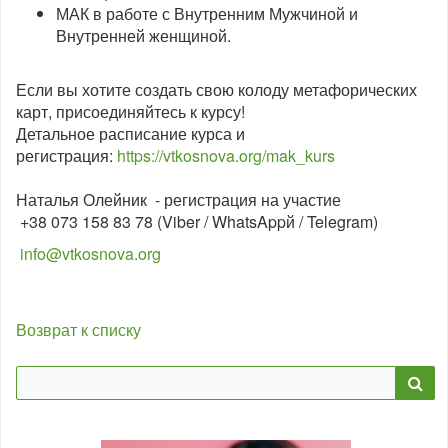
МАК в работе с Внутренним Мужчиной и
Внутренней женщиной.
Если вы хотите создать свою колоду метафорических
карт, присоединяйтесь к курсу!
Детальное расписание курса и
регистрация:
https://vtkosnova.org/mak_kurs
Наталья Олейник - регистрация на участие
+38 073 158 83 78 (Viber / WhatsAppй / Telegram)
info@vtkosnova.org
Возврат к списку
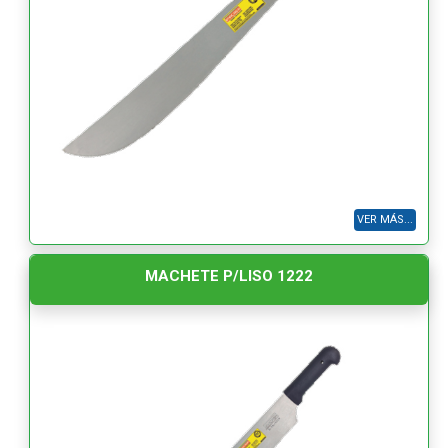
VER MÁS...
MACHETE P/LISO 1222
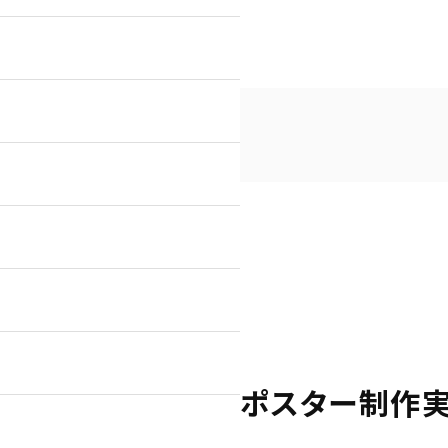
スター制作実績
広告
ん会計様 B2・A4ポスター制作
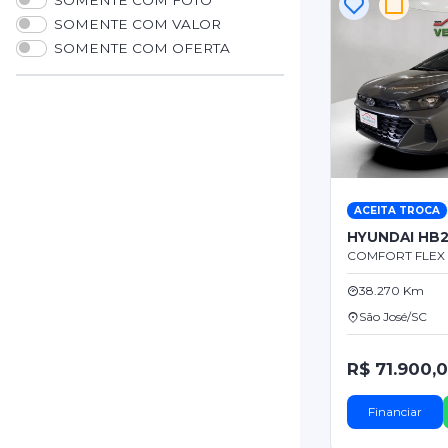
SOMENTE COM FOTO
SOMENTE COM VALOR
SOMENTE COM OFERTA
ACEITA TROCA
HYUNDAI HB
COMFORT FLEX 
38.270 Km
São José/SC
R$ 71.900,
Financiar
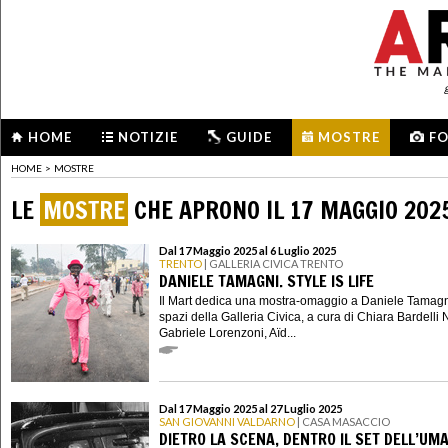
HOME
NOTIZIE
GUIDE
MOSTRE
F
HOME
>
MOSTRE
LE
MOSTRE
CHE APRONO IL 17 MAGGIO 202
Dal 17 Maggio 2025 al 6 Luglio 2025
TRENTO
| GALLERIA CIVICA TRENTO
DANIELE TAMAGNI. STYLE IS LIFE
Il Mart dedica una mostra-omaggio a Daniele Tamagn
spazi della Galleria Civica, a cura di Chiara Bardelli
Gabriele Lorenzoni, Aïd...
Dal 17 Maggio 2025 al 27 Luglio 2025
SAN GIOVANNI VALDARNO
| CASA MASACCIO
DIETRO LA SCENA, DENTRO IL SET DELL’UM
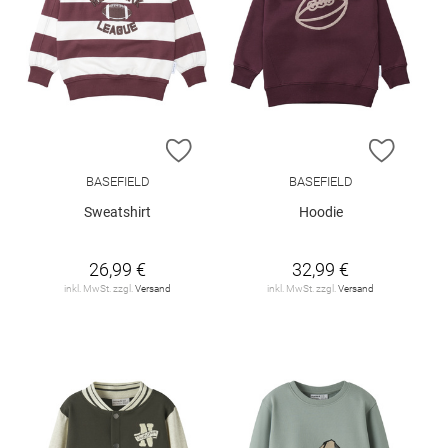
ZUR WUNSCHLISTE HINZUFÜGEN
ZUR W
BASEFIELD
BASEFIELD
Sweatshirt
Hoodie
26,99 €
32,99 €
inkl. MwSt. zzgl.
Versand
inkl. MwSt. zzgl.
Versand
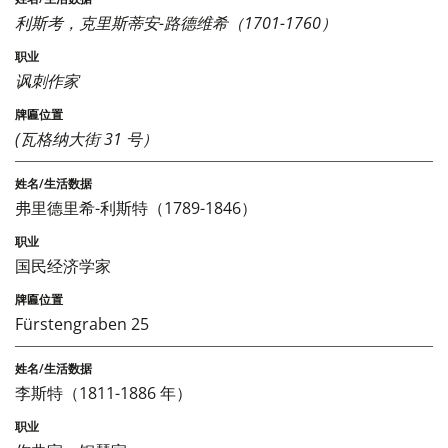
利斯考，克里斯蒂安-路德维希（1701-1760）
讽刺作家
(瓦格纳大街 31 号）
弗里德里希-利斯特（1789-1846）
国民经济学家
Fürstengraben 25
李斯特（1811-1886 年）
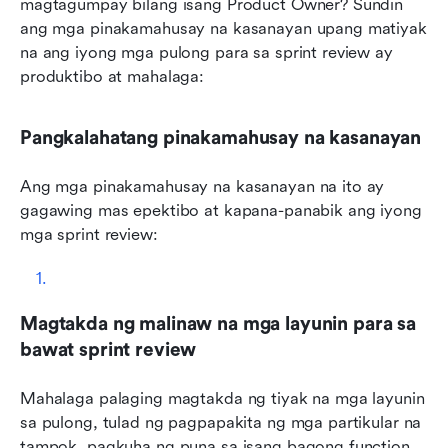
magtagumpay bilang isang Product Owner? Sundin 
ang mga pinakamahusay na kasanayan upang matiyak 
na ang iyong mga pulong para sa sprint review ay 
produktibo at mahalaga:
Pangkalahatang pinakamahusay na kasanayan
Ang mga pinakamahusay na kasanayan na ito ay 
gagawing mas epektibo at kapana-panabik ang iyong 
mga sprint review:
Magtakda ng malinaw na mga layunin para sa 
bawat sprint review
Mahalaga palaging magtakda ng tiyak na mga layunin 
sa pulong, tulad ng pagpapakita ng mga partikular na 
tampok, pagkuha ng puna sa isang bagong function, 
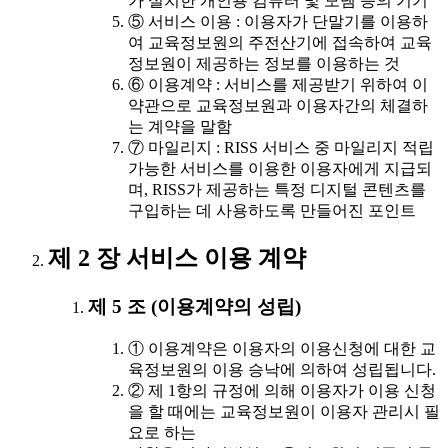
가 설치한 개인용 컴퓨터 및 모뎀 등의 기기
⑤ 서비스 이용 : 이용자가 단말기를 이용하
여 교육정보원의 주전산기에 접속하여 교육
정보원이 제공하는 정보를 이용하는 것
⑥ 이용계약 : 서비스를 제공받기 위하여 이
약관으로 교육정보원과 이용자간의 체결하
는 계약을 말함
⑦ 마일리지 : RISS 서비스 중 마일리지 적립
가능한 서비스를 이용한 이용자에게 지급되
며, RISS가 제공하는 특정 디지털 콘텐츠를
구입하는 데 사용하도록 만들어진 포인트
제 2 장 서비스 이용 계약
제 5 조 (이용계약의 성립)
① 이용계약은 이용자의 이용신청에 대한 교
육정보원의 이용 승낙에 의하여 성립됩니다.
② 제 1항의 규정에 의해 이용자가 이용 신청
을 할 때에는 교육정보원이 이용자 관리시 필
요로 하는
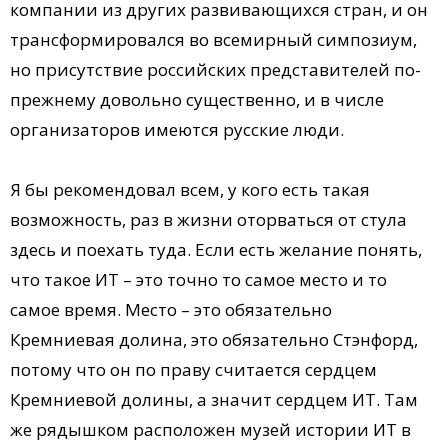
компании из других развивающихся стран, и он
трансформировался во всемирный симпозиум,
но присутствие российских представителей по-
прежнему довольно существенно, и в числе
организаторов имеются русские люди.
Я бы рекомендовал всем, у кого есть такая
возможность, раз в жизни оторваться от стула
здесь и поехать туда. Если есть желание понять,
что такое ИТ – это точно то самое место и то
самое время. Место – это обязательно
Кремниевая долина, это обязательно Стэнфорд,
потому что он по праву считается сердцем
Кремниевой долины, а значит сердцем ИТ. Там
же рядышком расположен музей истории ИТ в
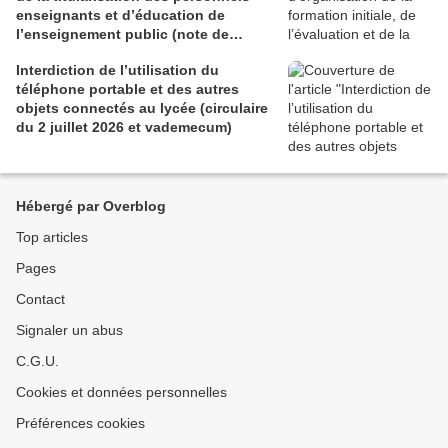
enseignants et d’éducation de
l’enseignement public (note de
service du 29 juin 2026)
Interdiction de l’utilisation du
téléphone portable et des autres
objets connectés au lycée (circulaire
du 2 juillet 2026 et vademecum)
Hébergé par Overblog
Top articles
Pages
Contact
Signaler un abus
C.G.U.
Cookies et données personnelles
Préférences cookies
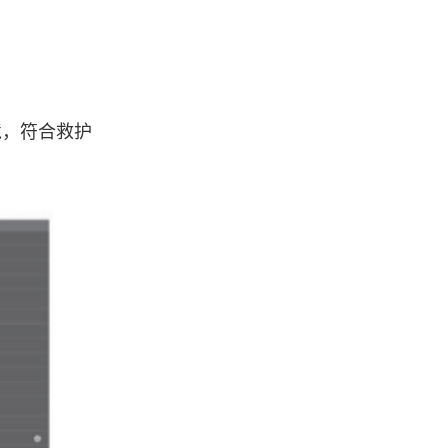
境，符合救护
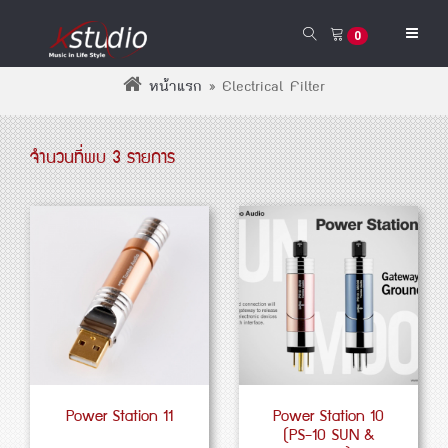
0
หน้าแรก
»
Electrical Filter
จำนวนที่พบ 3 รายการ
Power Station 11
Power Station 10
(PS-10 SUN &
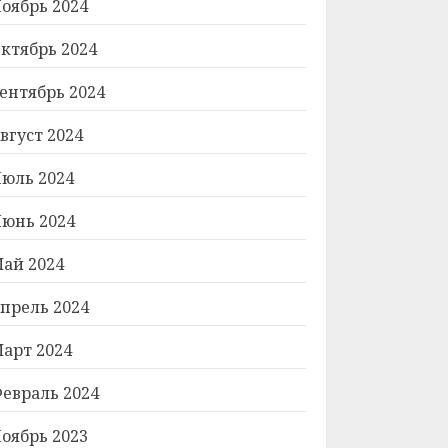
оябрь 2024
ктябрь 2024
ентябрь 2024
вгуст 2024
юль 2024
юнь 2024
ай 2024
прель 2024
арт 2024
евраль 2024
оябрь 2023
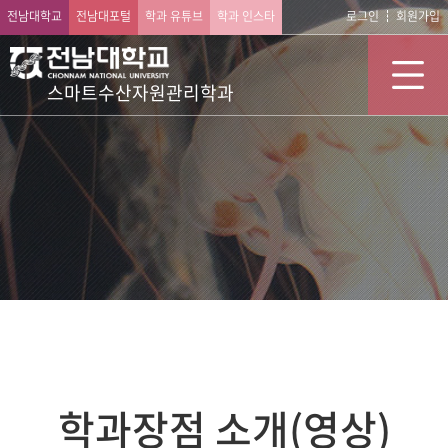
전남대학교
전남대포털
학과 유튜브
학과 인스타
로그인
회원가입
스마트수산자원관리학과
학과장점 소개(영상)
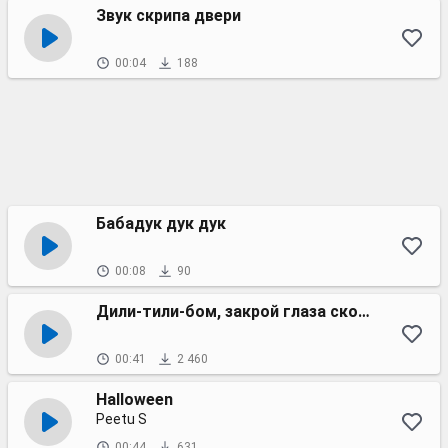
Звук скрипа двери
00:04
188
Бабадук дук дук
00:08
90
Дили-тили-бом, закрой глаза скорее
00:41
2 460
Halloween
Peetu S
00:44
631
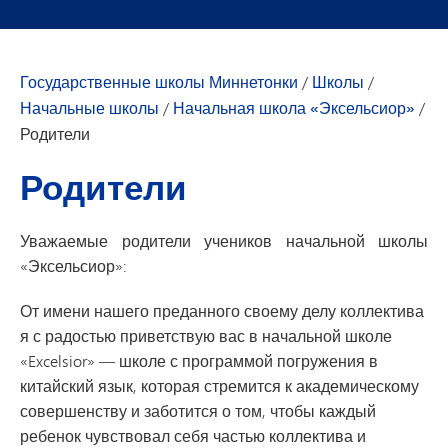
Государственные школы Миннетонки
/
Школы
/
Начальные школы
/
Начальная школа «Эксельсиор»
/
Родители
Родители
Уважаемые родители учеников начальной школы
«Эксельсиор»:
От имени нашего преданного своему делу коллектива
я с радостью приветствую вас в начальной школе
«Excelsior» — школе с программой погружения в
китайский язык, которая стремится к академическому
совершенству и заботится о том, чтобы каждый
ребенок чувствовал себя частью коллектива и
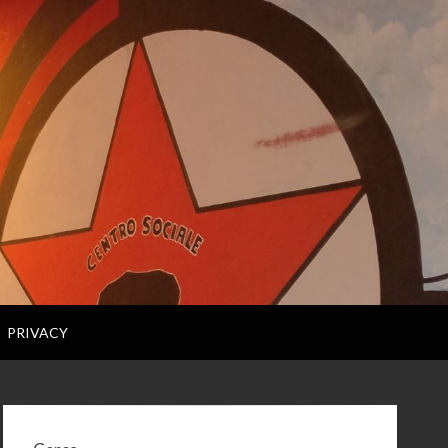
PRIVACY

Exercise instructions: Repeat the data exactly, excluding the pictures.

Answer space:
МАК в работе с Внутренним Мужчиной и
Внутренней женщиной.
Если вы хотите создать свою колоду метафорических
карт, присоединяйтесь к курсу!
Детальное расписание курса и
регистрация:
https://vtkosnova.org/mak_kurs
Наталья Олейник - регистрация на участие
+38 073 158 83 78 (Viber / WhatsAppй / Telegram)
info@vtkosnova.org
Возврат к списку
VER MÁS...
MACHETE P/LISO 1222
スター制作実績
広告
ん会計様 B2・A4ポスター制作
SOMENTE COM FOTO
SOMENTE COM VALOR
SOMENTE COM OFERTA
ACEITA TROCA
HYUNDAI HB
COMFORT FLEX 
38.270 Km
São José/SC
R$ 71.900,
Financiar
HOME
NOTIZIE
GUIDE
MOSTRE
F
HOME
>
MOSTRE
LE
MOSTRE
CHE APRONO IL 17 MAGGIO 202
Dal 17 Maggio 2025 al 6 Luglio 2025
TRENTO
| GALLERIA CIVICA TRENTO
DANIELE TAMAGNI. STYLE IS LIFE
Il Mart dedica una mostra-omaggio a Daniele Tamagn
spazi della Galleria Civica, a cura di Chiara Bardelli
Gabriele Lorenzoni, Aïd...
Dal 17 Maggio 2025 al 27 Luglio 2025
SAN GIOVANNI VALDARNO
| CASA MASACCIO
DIETRO LA SCENA, DENTRO IL SET DELL’UM
ZUR WUNSCHLISTE HINZUFÜGEN
ZUR W
BASEFIELD
BASEFIELD
Sweatshirt
Hoodie
26,99 €
32,99 €
inkl. MwSt. zzgl.
Versand
inkl. MwSt. zzgl.
Versand
利斯考，克里斯蒂安-路德维希（1701-1760）
讽刺作家
(瓦格纳大街 31 号）
弗里德里希-利斯特（1789-1846）
国民经济学家
Fürstengraben 25
李斯特（1811-1886 年）
magtagumpay bilang isang Product Owner? Sundin 
ang mga pinakamahusay na kasanayan upang matiyak 
na ang iyong mga pulong para sa sprint review ay 
produktibo at mahalaga:
Pangkalahatang pinakamahusay na kasanayan
Ang mga pinakamahusay na kasanayan na ito ay 
gagawing mas epektibo at kapana-panabik ang iyong 
mga sprint review:
Magtakda ng malinaw na mga layunin para sa 
bawat sprint review
Mahalaga palaging magtakda ng tiyak na mga layunin 
sa pulong, tulad ng pagpapakita ng mga partikular na 
tampok, pagkuha ng puna sa isang bagong function, 
가 설치한 개인용 컴퓨터 및 모뎀 등의 기기
⑤ 서비스 이용 : 이용자가 단말기를 이용하
여 교육정보원의 주전산기에 접속하여 교육
정보원이 제공하는 정보를 이용하는 것
⑥ 이용계약 : 서비스를 제공받기 위하여 이
약관으로 교육정보원과 이용자간의 체결하
는 계약을 말함
⑦ 마일리지 : RISS 서비스 중 마일리지 적립
가능한 서비스를 이용한 이용자에게 지급되
며, RISS가 제공하는 특정 디지털 콘텐츠를
구입하는 데 사용하도록 만들어진 포인트
제 2 장 서비스 이용 계약
제 5 조 (이용계약의 성립)
① 이용계약은 이용자의 이용신청에 대한 교
육정보원의 이용 승낙에 의하여 성립됩니다.
② 제 1항의 규정에 의해 이용자가 이용 신청
을 할 때에는 교육정보원이 이용자 관리시 필
요로 하는
компании из других развивающихся стран, и он
трансформировался во всемирный симпозиум,
но присутствие российских представителей по-
прежнему довольно существенно, и в числе
организаторов имеются русские люди.
Я бы рекомендовал всем, у кого есть такая
возможность, раз в жизни оторваться от стула
здесь и поехать туда. Если есть желание понять,
что такое ИТ – это точно то самое место и то
самое время. Место – это обязательно
Кремниевая долина, это обязательно Стэнфорд,
потому что он по праву считается сердцем
Кремниевой долины, а значит сердцем ИТ. Там
же рядышком расположен музей истории ИТ в
enseignants et d’éducation de
l’enseignement public (note de
service du 29 juin 2026)
Interdiction de l’utilisation du
téléphone portable et des autres
objets connectés au lycée (circulaire
du 2 juillet 2026 et vademecum)
Hébergé par Overblog
Top articles
Pages
Contact
Signaler un abus
C.G.U.
Cookies et données personnelles
Préférences cookies
境，符合救护
0
หน้าแรก
»
Electrical Filter
จำนวนที่พบ 3 รายการ
Power Station 11
Power Station 10
(PS-10 SUN &
оябрь 2024
ктябрь 2024
ентябрь 2024
вгуст 2024
юль 2024
юнь 2024
ай 2024
прель 2024
арт 2024
евраль 2024
оябрь 2023
전남대학교
전남대포털
학과 유튜브
학과 인스타
로그인
회원가입
스마트수산자원관리학과
학과장점 소개(영상)
Звук скрипа двери
00:04
188
Бабадук дук дук
00:08
90
Дили-тили-бом, закрой глаза скорее
00:41
2 460
Halloween
Peetu S
00:44
631
Государственные школы Миннетонки
/
Школы
/
Начальные школы
/
Начальная школа «Эксельсиор»
/
Родители
Родители
Уважаемые родители учеников начальной школы
«Эксельсиор»:
От имени нашего преданного своему делу коллектива
я с радостью приветствую вас в начальной школе
«Excelsior» — школе с программой погружения в
китайский язык, которая стремится к академическому
совершенству и заботится о том, чтобы каждый
ребенок чувствовал себя частью коллектива и
PRIVACY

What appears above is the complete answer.